**YOUR ASSIGNMENT**
Give all of the records again precisely, excluding whatever pictures they contain.

---------- TASK MATERIAL ----------

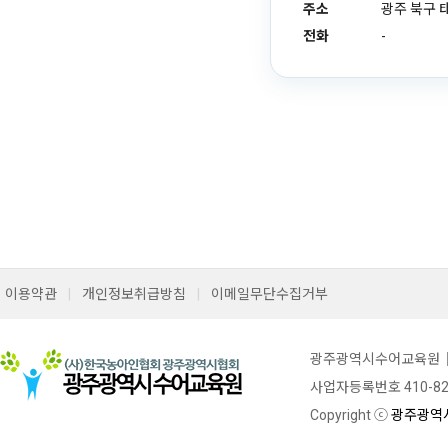
주소
광주 북구 
전화
-
이용약관
|
개인정보취급방침
|
이메일무단수집거부
광주광역시수어교육원｜ (
사업자등록번호 410-82-06
Copyright ⓒ
광주광역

----------

**WRITTEN ANSWER**
주소
광주 북구 
전화
-
이용약관
|
개인정보취급방침
|
이메일무단수집거부
광주광역시수어교육원｜ (
사업자등록번호 410-82-06
Copyright ⓒ
광주광역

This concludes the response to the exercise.